ここまで述べてきたとおり、ノウハウを持った工場を手に入れ、ユニークなPB商品を製造し、仲間であるFC展開に商品を提供するまさに食のSPA化です。
この先の成長性は、中期経営計画の目標値は2022年10月期の目標は、売上高3,580億円、営業利益260億円としています。
デルタ株によるコロナ感染拡大で再度首都圏などに緊急事態宣言が発出される中で、改めて巣ごもり需要などが意識されていますが、特需という一過性要因によらない、中長期的な成長が見込める企業として注目度が高まっています。
AIを活用する新しい取り組みも
そして、神戸物産は新しいステージに入ってきています。ソフトバンクと業務提携を行い、AI活用による次世代型スーパー「業務スーパー天下茶屋駅前店」(大阪市西成区)を実験店舗としています。
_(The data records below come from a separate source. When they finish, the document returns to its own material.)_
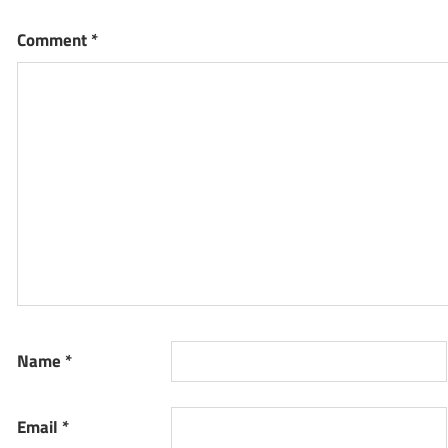
Comment
*
Name
*
Email
*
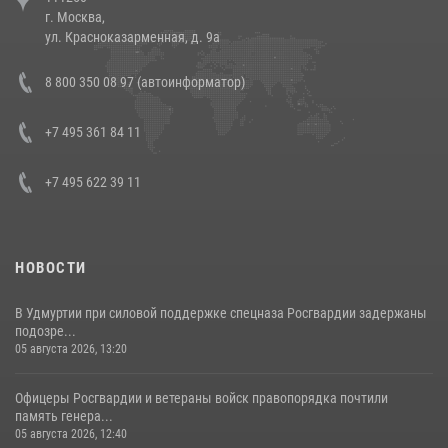
г. Москва,
14 июля 2026, 12:20
1
ул. Красноказарменная, д. 9а
В Росгвардии прошла военно-научная конференция по обобщению
8 800 350 08 97 (автоинформатор)
боевого опыта
08 июля 2026, 07:01
+7 495 361 84 11
+7 495 622 39 11
НОВОСТИ
В Удмуртии при силовой поддержке спецназа Росгвардии задержаны
подозре...
05 августа 2026, 13:20
Офицеры Росгвардии и ветераны войск правопорядка почтили
память генера...
05 августа 2026, 12:40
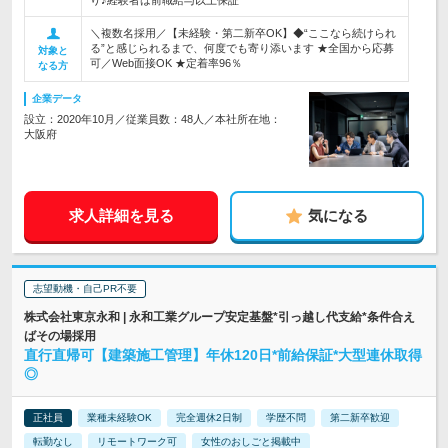
り♪経験者は前職給与以上保証
＼複数名採用／【未経験・第二新卒OK】◆“ここなら続けられ
る”と感じられるまで、何度でも寄り添います ★全国から応募
対象と
可／Web面接OK ★定着率96％
なる方
企業データ
設立：2020年10月／従業員数：48人／本社所在地：
大阪府
求人詳細を見る
気になる
志望動機・自己PR不要
株式会社東京永和 | 永和工業グループ安定基盤*引っ越し代支給*条件合え
ばその場採用
直行直帰可【建築施工管理】年休120日*前給保証*大型連休取得
◎
正社員
業種未経験OK
完全週休2日制
学歴不問
第二新卒歓迎
転勤なし
リモートワーク可
女性のおしごと掲載中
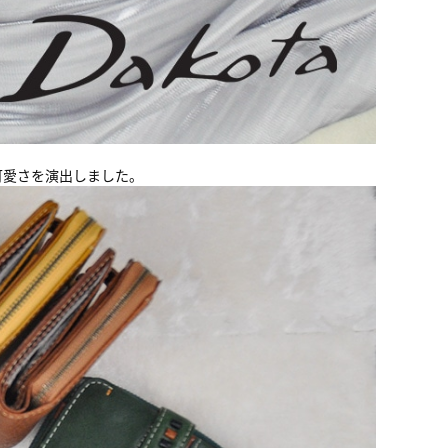
可愛さを演出しました。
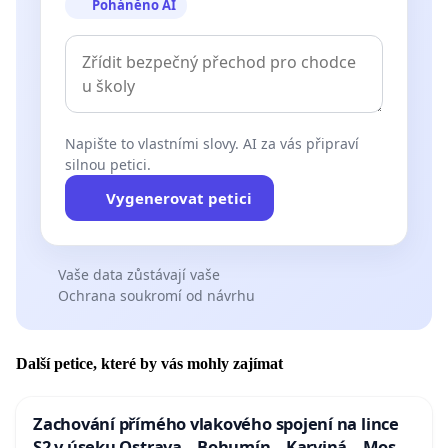
Poháněno AI
Napište to vlastními slovy. AI za vás připraví
silnou petici.
Vygenerovat petici
Vaše data zůstávají vaše
Ochrana soukromí od návrhu
Další petice, které by vás mohly zajímat
Zachování přímého vlakového spojení na lince
S2 v úseku Ostrava – Bohumín – Karviná – Mosty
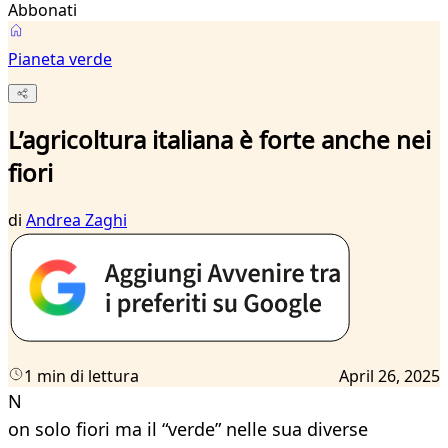
Abbonati
Pianeta verde
L’agricoltura italiana è forte anche nei
fiori
di
Andrea Zaghi
1 min di lettura
April 26, 2025
N
on solo fiori ma il “verde” nelle sua diverse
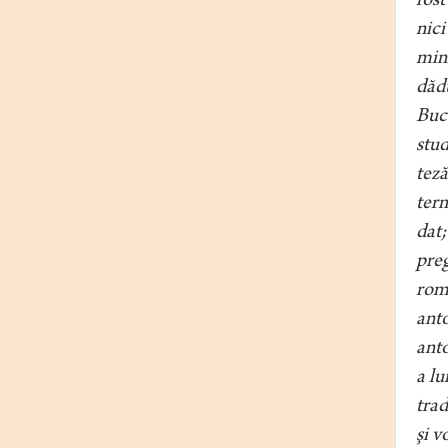
fost
nici
min
dădu
Bucu
stud
teză
term
dat;
preg
rom
anto
anto
a lu
trad
şi v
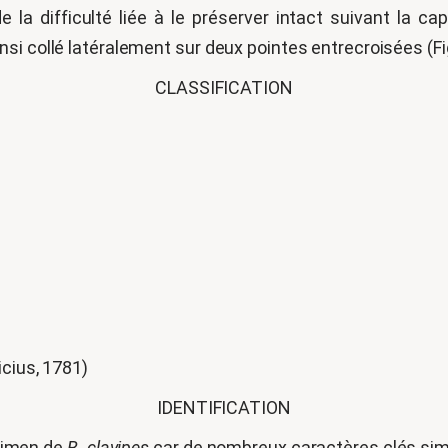
e la difficulté liée à le préserver intact suivant la c
i collé latéralement sur deux pointes entrecroisées (Figu
CLASSIFICATION
icius, 1781)
IDENTIFICATION
écimen de
B. clavipes
car de nombreux caractères clés simp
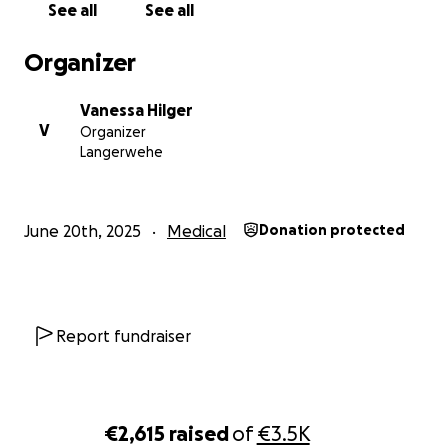
See all
See all
Organizer
Vanessa Hilger
V
Organizer
Langerwehe
June 20th, 2025
Medical
Donation protected
Report fundraiser
€2,615
raised
of
€3.5K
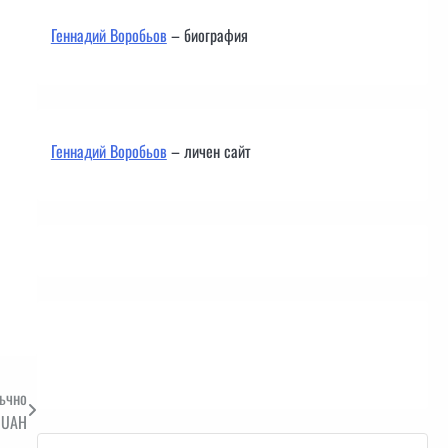
Геннадий Воробьов
– биография
Геннадий Воробьов
– личен сайт
Контакти
въчно
 UAH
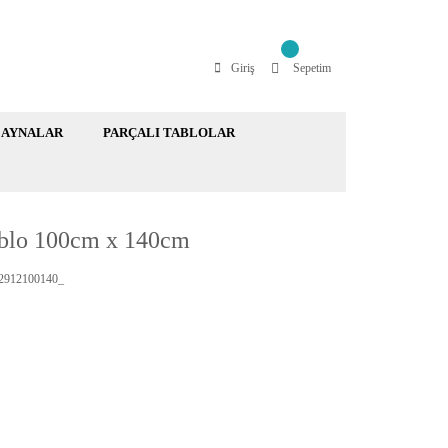
Giriş
Sepetim
AYNALAR
PARÇALI TABLOLAR
blo 100cm x 140cm
912100140_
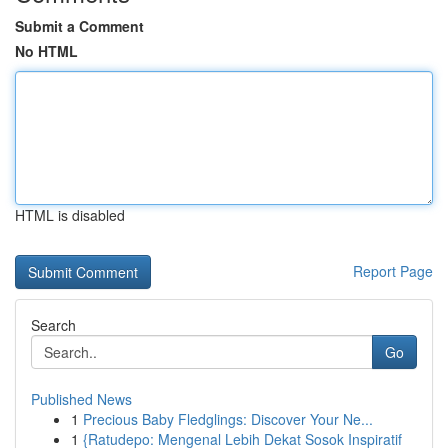
Submit a Comment
No HTML
HTML is disabled
Report Page
Search
Go
Published News
1
Precious Baby Fledglings: Discover Your Ne...
1
{Ratudepo: Mengenal Lebih Dekat Sosok Inspiratif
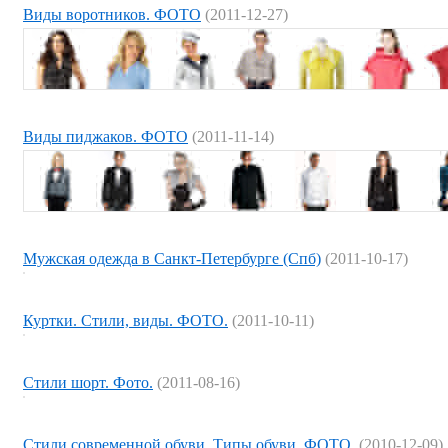
Виды воротников. ФОТО
(2011-12-27)
Виды пиджаков. ФОТО
(2011-11-14)
Мужская одежда в Санкт-Петербурге (Спб)
(2011-10-17)
Куртки. Стили, виды. ФОТО.
(2011-10-11)
Стили шорт. Фото.
(2011-08-16)
Стили современной обуви. Типы обуви. ФОТО.
(2010-12-09)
そこでは、具体的な取り組みとして3つを挙げています。
1. AIカメラで品切れを自動検知
2. 消費者が選んだ商品に応じてオススメ商品やレシピを提案する「レコメンドカート」導入
3. AIを活用してレジの待機人数を予測
(1)については、陳列棚の映像をAIカメラで解析し、品切れを自動で検知してスタッフに知らせるシステムを導入することで、消費者はスムーズに買い物を楽しるとしています。店舗側は、スタッフの業務量や人件費を削減することが可能で、業務スーパーの強みである「ローコストオペレーション」のさらなる強化を実現できることになります。
テクノロジーの力を取り入れることで、次のスケールのステージに入ってきている神戸物産。消費者のニーズをより一段と取り入れることで、さらなる成長が期待できます。